振り向くと、スライド式のドアの向こうから現れたのは真原だ。
「調子はどうだい?」
「問題はありませんよ。今の所は、ですが」
そう聞くと真原は頭を掻く。
「それ、僕が作った中でも結構な力作だったんだけどね」
「結構重いです」
「望みの強度を実現するためにはどうしても重量が、ね。それ以上軽くすると最低限の戦闘にも付いていけなくなる」
「分かってますよ。ありがとうございました」
そう口にするとさっさと石上は、真原が入って来た入口とは逆方向にある扉から部屋を出ていこうとする。真原はその後ろ姿に声を掛ける。
「義眼は準備しなくて本当に良いのかい?」
「はい」
足を止め、トンと無くなった左目をガーゼの上から触れながら口を開く。
「俺は魔眼に特化した異能ですから、手足以上の遅れが出る可能性があります。右目だけでも十分対応できますから、問題はありませんよ」
「余計な重荷を背負ってないかい?」
「まさか——」
軽く肩を竦めて今度こそ石上は部屋を出ていく。それを見届けて真原も別の仕事に入った。

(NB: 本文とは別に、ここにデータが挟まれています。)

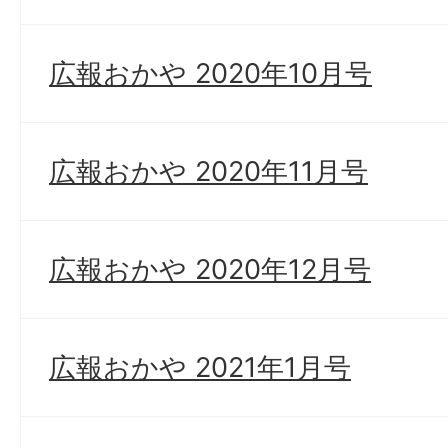
広報おかや 2020年10月号
広報おかや 2020年11月号
広報おかや 2020年12月号
広報おかや 2021年1月号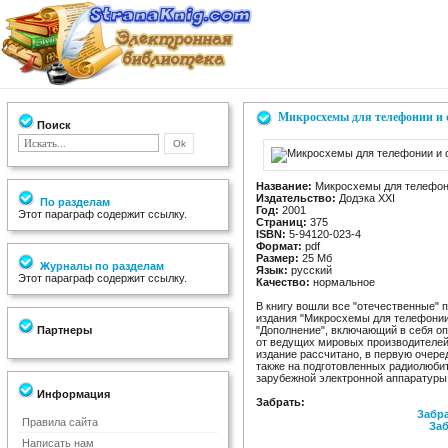
Микросхемы для телефонии и 
Поиск
Название:
Микросхемы для телефони
Издательство:
Додэка XXI
По разделам
Год:
2001
Этот параграф содержит ссылку.
Страниц:
375
ISBN:
5-94120-023-4
Формат:
pdf
Размер:
25 Мб
Журналы по разделам
Язык:
русский
Этот параграф содержит ссылку.
Качество:
нормальное
В книгу вошли все "отечественные" 
издания "Микросхемы для телефонии
Партнеры
"Дополнение", включающий в себя о
от ведущих мировых производителей
издание рассчитано, в первую очере
также на подготовленных радиолюб
зарубежной электронной аппаратуры
Информация
Забрать:
Забра
Правила сайта
Заб
Написать нам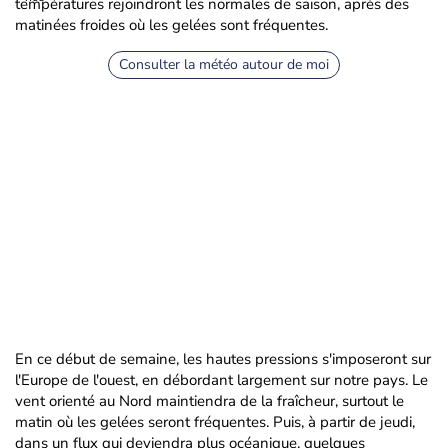
températures rejoindront les normales de saison, après des
matinées froides où les gelées sont fréquentes.
Consulter la météo autour de moi
En ce début de semaine, les hautes pressions s'imposeront sur
l'Europe de l'ouest, en débordant largement sur notre pays. Le
vent orienté au Nord maintiendra de la fraîcheur, surtout le
matin où les gelées seront fréquentes. Puis, à partir de jeudi,
dans un flux qui deviendra plus océanique, quelques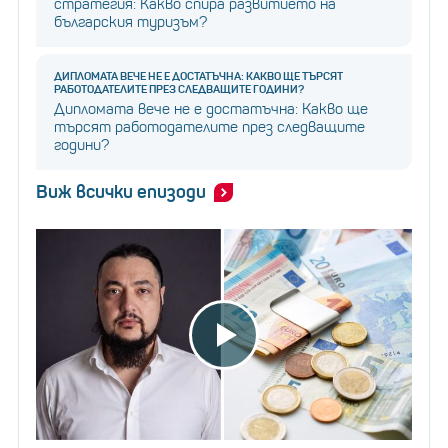
стратегия: Какво спира развитието на
българския туризъм?
ДИПЛОМАТА ВЕЧЕ НЕ Е ДОСТАТЪЧНА: КАКВО ЩЕ ТЪРСЯТ
РАБОТОДАТЕЛИТЕ ПРЕЗ СЛЕДВАЩИТЕ ГОДИНИ?
Дипломата вече не е достатъчна: Какво ще
търсят работодателите през следващите
години?
Виж всички епизоди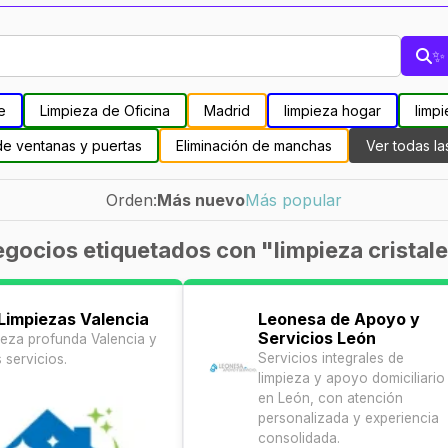
✨ 
e
Limpieza de Oficina
Madrid
limpieza hogar
limpi
de ventanas y puertas
Eliminación de manchas
Ver todas la
Orden:
Más nuevo
Más popular
gocios etiquetados con "limpieza cristal
 Limpiezas Valencia
Leonesa de Apoyo y
Servicios León
ieza profunda Valencia y
Servicios integrales de
 servicios.
limpieza y apoyo domiciliario
en León, con atención
personalizada y experiencia
consolidada.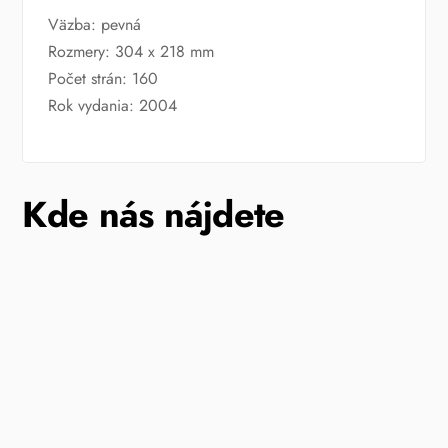
Väzba: pevná
Rozmery: 304 x 218 mm
Počet strán: 160
Rok vydania: 2004
Kde nás nájdete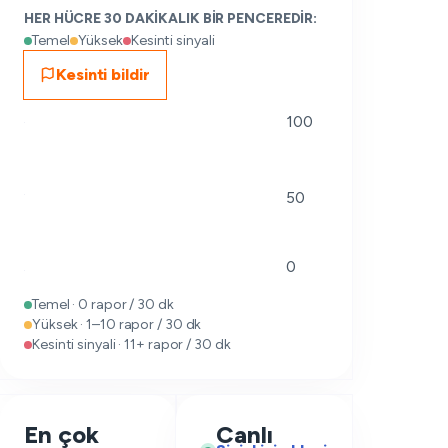
HER HÜCRE 30 DAKIKALIK BIR PENCEREDIR:
Temel
Yüksek
Kesinti sinyali
Kesinti bildir
100
50
0
Temel · 0 rapor / 30 dk
Yüksek · 1–10 rapor / 30 dk
Kesinti sinyali · 11+ rapor / 30 dk
En çok
Canlı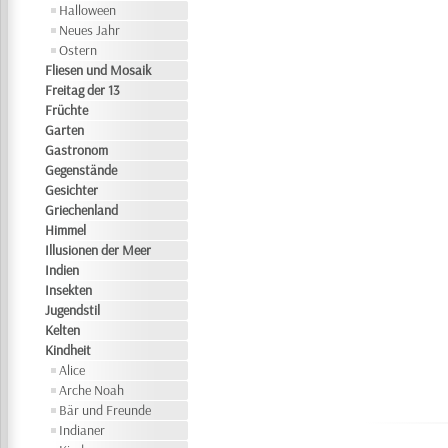
Halloween
Neues Jahr
Ostern
Fliesen und Mosaik
Freitag der 13
Früchte
Garten
Gastronom
Gegenstände
Gesichter
Griechenland
Himmel
Illusionen der Meer
Indien
Insekten
Jugendstil
Kelten
Kindheit
Alice
Arche Noah
Bär und Freunde
Indianer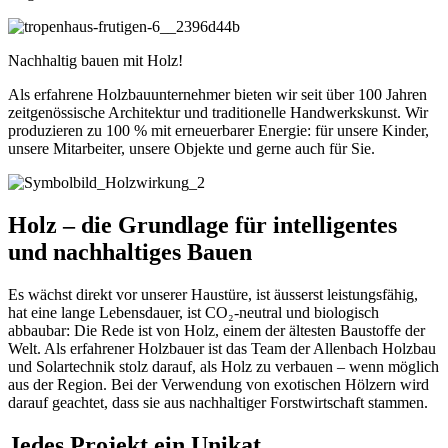
Nachhaltig bauen mit Holz!
Als erfahrene Holzbauunternehmer bieten wir seit über 100 Jahren
zeitgenössische Architektur und traditionelle Handwerkskunst. Wir
produzieren zu 100 % mit erneuerbarer Energie: für unsere Kinder,
unsere Mitarbeiter, unsere Objekte und gerne auch für Sie.
Holz – die Grundlage für intelligentes
und nachhaltiges Bauen
Es wächst direkt vor unserer Haustüre, ist äusserst leistungsfähig,
hat eine lange Lebensdauer, ist CO₂-neutral und biologisch
abbaubar: Die Rede ist von Holz, einem der ältesten Baustoffe der
Welt. Als erfahrener Holzbauer ist das Team der Allenbach Holzbau
und Solartechnik stolz darauf, als Holz zu verbauen – wenn möglich
aus der Region. Bei der Verwendung von exotischen Hölzern wird
darauf geachtet, dass sie aus nachhaltiger Forstwirtschaft stammen.
Jedes Projekt ein Unikat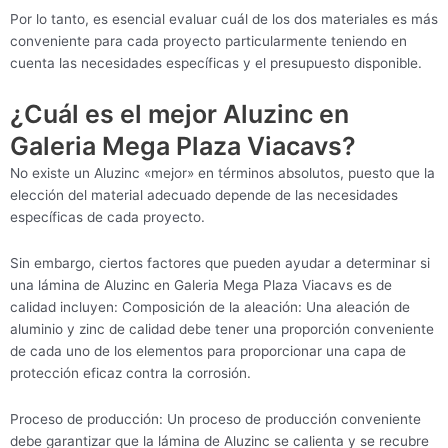
Por lo tanto, es esencial evaluar cuál de los dos materiales es más
conveniente para cada proyecto particularmente teniendo en
cuenta las necesidades específicas y el presupuesto disponible.
¿Cuál es el mejor Aluzinc en
Galeria Mega Plaza Viacavs?
No existe un Aluzinc «mejor» en términos absolutos, puesto que la
elección del material adecuado depende de las necesidades
específicas de cada proyecto.
Sin embargo, ciertos factores que pueden ayudar a determinar si
una lámina de Aluzinc en Galeria Mega Plaza Viacavs es de
calidad incluyen: Composición de la aleación: Una aleación de
aluminio y zinc de calidad debe tener una proporción conveniente
de cada uno de los elementos para proporcionar una capa de
protección eficaz contra la corrosión.
Proceso de producción: Un proceso de producción conveniente
debe garantizar que la lámina de Aluzinc se calienta y se recubre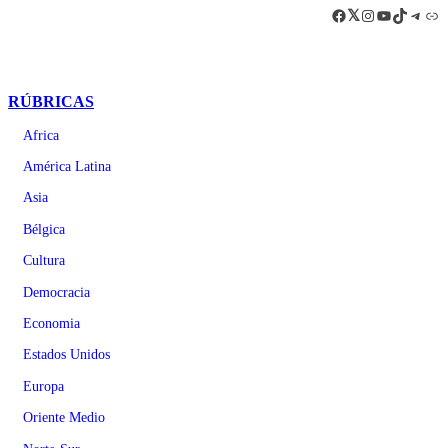
Facebook
LinkedIn
Instagram
YouTube
TikTok
Teleg
Enl
RÚBRICAS
Africa
América Latina
Asia
Bélgica
Cultura
Democracia
Economia
Estados Unidos
Europa
Oriente Medio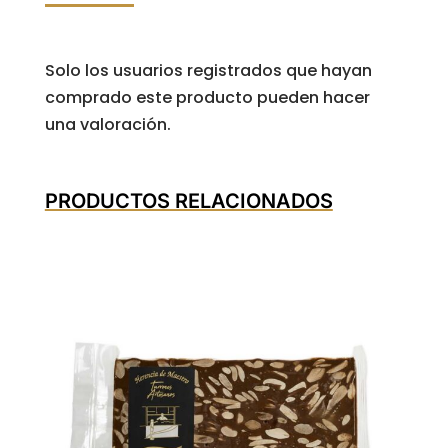
Solo los usuarios registrados que hayan
comprado este producto pueden hacer
una valoración.
PRODUCTOS RELACIONADOS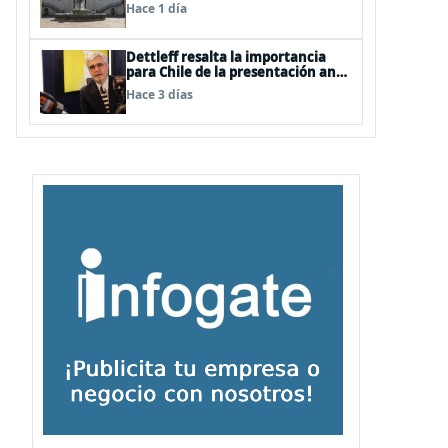
Hace 1 día
Dettleff resalta la importancia
para Chile de la presentación ante
la ONU de la Plataforma
Hace 3 días
Continental Extendida del
Archipiélago Juan Fernández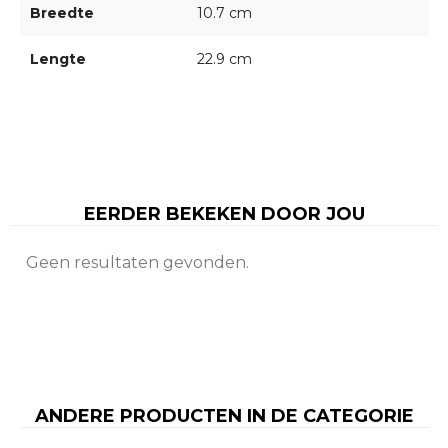
Breedte
10.7 cm
Lengte
22.9 cm
EERDER BEKEKEN DOOR JOU
Geen resultaten gevonden.
ANDERE PRODUCTEN IN DE CATEGORIE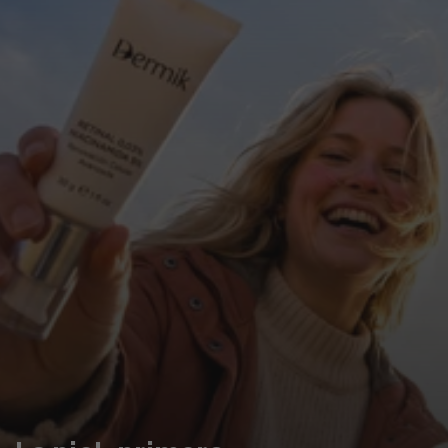
Crema facial Ectoína Abstract 50ml
$1.000
VER TODA LA TIENDA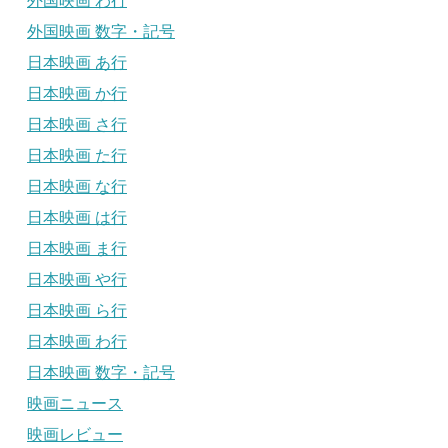
外国映画 わ行
外国映画 数字・記号
日本映画 あ行
日本映画 か行
日本映画 さ行
日本映画 た行
日本映画 な行
日本映画 は行
日本映画 ま行
日本映画 や行
日本映画 ら行
日本映画 わ行
日本映画 数字・記号
映画ニュース
映画レビュー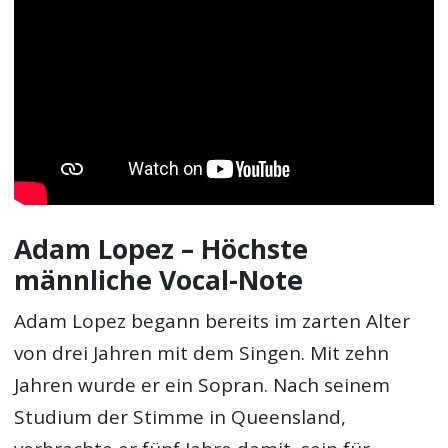
Adam Lopez – Höchste
männliche Vocal-Note
Adam Lopez begann bereits im zarten Alter
von drei Jahren mit dem Singen. Mit zehn
Jahren wurde er ein Sopran. Nach seinem
Studium der Stimme in Queensland,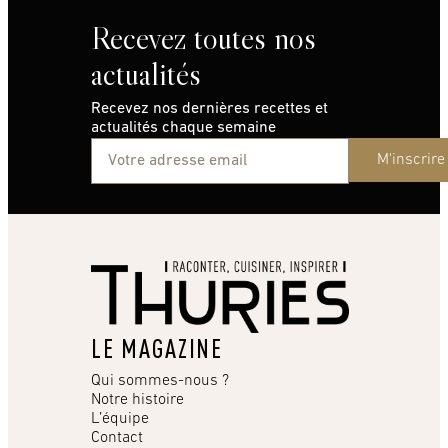
Recevez toutes nos
actualités
Recevez nos dernières recettes et
actualités chaque semaine
M'inscrire
LE MAGAZINE
Qui sommes-nous ?
Notre histoire
L’équipe
Contact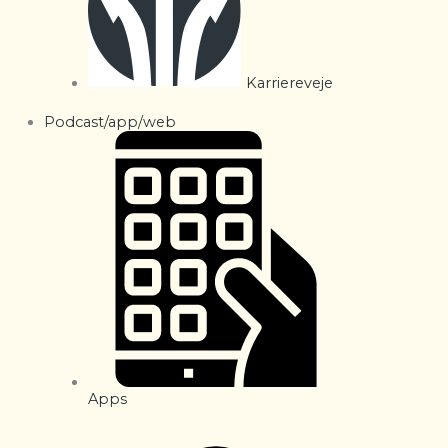
Karriereveje
Podcast/app/web
Apps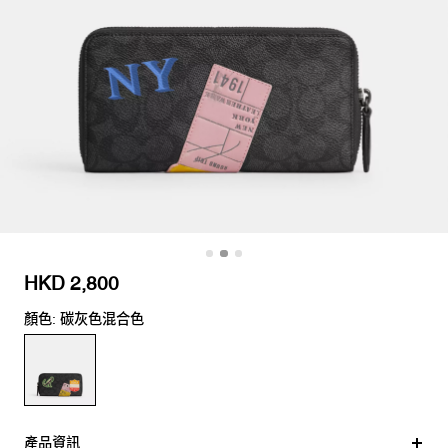
HKD 2,800
顏色: 碳灰色混合色
產品資訊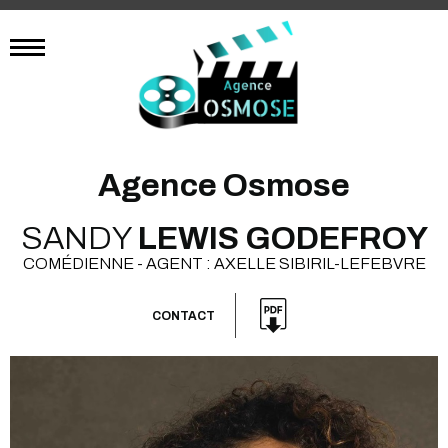
Agence Osmose
SANDY
LEWIS GODEFROY
COMÉDIENNE - AGENT : AXELLE SIBIRIL-LEFEBVRE
CONTACT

2人には遊んでいる時間などない。また別の仕事が待っている。
石上が足を向けたのはレジスタンスの幹部のみしか入ることを許されていない奥地。最も厳重で、堅牢な部屋。
張り詰めた雰囲気が醸し出すその部屋の扉にノックをして返事を待ってから入室する。
「No.003石上恭也。入ります」
部屋に入ると直ぐに視界に入ったのは3人の人物。
黒の戦闘衣に身を包んだ獅子郷蓮司、真希凛々子。両者が守るように立っている中央の机に座したレジスタンスの最高司令官——綾部玄道。
3名がそれぞれの視線を石上に向ける。
1人は警戒した目線を、もう1人は無くなった片目に行き、嘲笑するものを——そして、中央から人間に向けるものではない冷たい視線を。
2つの視線を無視して石上は中央に座る綾部の前まで歩き、もし、自分が綾部を襲ったとしても2人が反応できる位置で止まり、足を肩幅まで開く。
「(蛇、か)」
綾部を見て思い出すのは初めてここに連れてきた結城だ。
まだ幼かった結城は綾部の目を見て酷く怯えていた。それも仕方がないだろう。三白眼に加えて、不健康そうな顔色。まるで家畜でも見る様な視線。
石上や他の異能持ちは綾部が子供の頃からこうなのは知っているため慣れてはいたが、何もしていない初対面の子供にはきつかっただろう。
ある人物は、それを呪いだと言った。
石上もそれに同意する。これは、レジスタンスが育んでしまった呪いだろうと。
蛇の目をした少年は、そのまま全てを飲み込みそうな大蛇へと成長した。
先祖代々の恨みを受け継ぎ、吸血鬼を憎むようになった少年は、吸血鬼の細胞を持つ異能持ちですら嫌悪するようになった。
継承するべき技術を、知恵が途切れたのに怨みだけが途切れなかった。悪い冗談だと誰かが嗤った。それとも人間を勝たせないために神が用意した試練なのかと誰かが言った。
「(こっちを飲み込むようなことがないように祈りたいものだ)」
どうにもならない状況で綱渡りをしているレジスタンスの行く先を思い浮かべて石上は祈る。
最悪に陥ることがないように——と。